Dear Blog Reader Who Has Never Commented,
I have had this little letter in my drafts for a while now and I typically don’t talk about bloggy things around here. Lately, though, I’ve thought of you more because some of you I’ve met in person. And nearly every time, you mention a specific blog post that has meant something to you, followed by, “I know I never comment. I’m so sorry.”
Please forgive the weird look on my face. I’m not great on the spot, standing in front of you. It takes me some time to process what I think about things. But I think I’ve finally figured out why your apology makes me squirm and so I’m here to tell you something: Never apologize for not commenting on this blog.
I love comments. I love when you talk with me and one another in the comment box, let me know things that move you and things you can relate with. That is definitely one of the beautiful things about blogging is the community developed through conversation. It’s true, I would be a little sad if there were no comments at all. I read every single one. I comment back when I can, sometimes in the comment box, often in an email.
But only a very small percentage of people who read blogs actually comment. Around here, it’s less than 5 percent.
There is no right way to be a blog reader. There is no expectation that you will remain subscribed, active, engaged on a blog. You have a lot going on, laundry to tend, hearts to mend, papers to write, friends to see, busses to catch, meetings to run, sidewalks to mosey, fresh air to breathe in deep. Or perhaps you simply have a private, quiet heart and would prefer to keep your life off line.
I take great delight in creating space for your soul to breathe. I feel I’ve finally found my stride (that only took six years). This is my gift to you. This is me, opening my hands, offering some perspective, hope, and a small dose of courage. So after all of that, I always get a bit frowny inside when someone apologizes for not commenting because what that says to me is some part of you feels guilty or worse, you think I expect it.

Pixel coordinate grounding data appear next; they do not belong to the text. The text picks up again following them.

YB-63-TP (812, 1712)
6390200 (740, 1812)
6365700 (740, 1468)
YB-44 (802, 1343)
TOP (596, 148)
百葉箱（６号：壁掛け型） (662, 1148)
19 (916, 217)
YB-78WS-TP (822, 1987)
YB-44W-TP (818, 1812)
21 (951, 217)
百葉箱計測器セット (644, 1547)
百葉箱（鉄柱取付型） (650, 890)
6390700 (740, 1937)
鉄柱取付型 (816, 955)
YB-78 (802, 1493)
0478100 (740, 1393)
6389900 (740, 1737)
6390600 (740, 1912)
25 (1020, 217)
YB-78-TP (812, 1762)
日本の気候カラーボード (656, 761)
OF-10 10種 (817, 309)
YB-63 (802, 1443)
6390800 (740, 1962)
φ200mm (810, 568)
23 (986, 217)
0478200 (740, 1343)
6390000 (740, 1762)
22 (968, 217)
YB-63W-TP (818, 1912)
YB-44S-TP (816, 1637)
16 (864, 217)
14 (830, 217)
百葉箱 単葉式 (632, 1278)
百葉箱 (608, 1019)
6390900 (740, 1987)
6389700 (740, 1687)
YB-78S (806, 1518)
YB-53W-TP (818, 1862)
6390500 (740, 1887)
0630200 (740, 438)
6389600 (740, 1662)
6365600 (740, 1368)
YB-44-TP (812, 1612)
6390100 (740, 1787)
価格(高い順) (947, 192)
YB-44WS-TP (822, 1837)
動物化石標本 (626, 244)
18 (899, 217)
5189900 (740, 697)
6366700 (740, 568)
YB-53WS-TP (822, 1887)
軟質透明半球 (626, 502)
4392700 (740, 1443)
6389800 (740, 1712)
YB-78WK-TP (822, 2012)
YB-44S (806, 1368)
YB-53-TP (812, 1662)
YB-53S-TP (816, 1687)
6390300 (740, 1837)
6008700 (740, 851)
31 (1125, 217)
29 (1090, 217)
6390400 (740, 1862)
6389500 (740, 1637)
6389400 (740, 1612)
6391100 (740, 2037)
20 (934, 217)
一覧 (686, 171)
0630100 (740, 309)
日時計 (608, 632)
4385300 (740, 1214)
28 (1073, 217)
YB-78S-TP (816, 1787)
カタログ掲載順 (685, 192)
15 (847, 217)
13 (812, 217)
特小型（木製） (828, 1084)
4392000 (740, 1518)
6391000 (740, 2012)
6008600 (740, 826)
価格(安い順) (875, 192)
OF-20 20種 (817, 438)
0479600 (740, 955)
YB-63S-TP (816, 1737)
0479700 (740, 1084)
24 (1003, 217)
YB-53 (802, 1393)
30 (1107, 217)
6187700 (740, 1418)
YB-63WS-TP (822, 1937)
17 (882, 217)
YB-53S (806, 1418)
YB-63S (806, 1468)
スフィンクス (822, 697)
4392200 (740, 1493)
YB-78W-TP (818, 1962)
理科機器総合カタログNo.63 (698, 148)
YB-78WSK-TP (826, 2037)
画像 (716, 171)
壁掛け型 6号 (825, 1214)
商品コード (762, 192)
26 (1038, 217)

If I meet you in real life and you tell me you read my blog, I do not think it’s creepy or stalkery if you never comment. I write things on the world wide web. There is not a super secret password required for you to read it. This is a public space and you reading it is normal to me.
I love hearing from you. And to you who comment regularly, I am so thankful. But please, for the love of all things important, don’t waste any time apologizing for your faithful silence. I appreciate that you are there, reading, coming back. Thank you. And perhaps one day we will meet face to face and you can not apologize to me in person.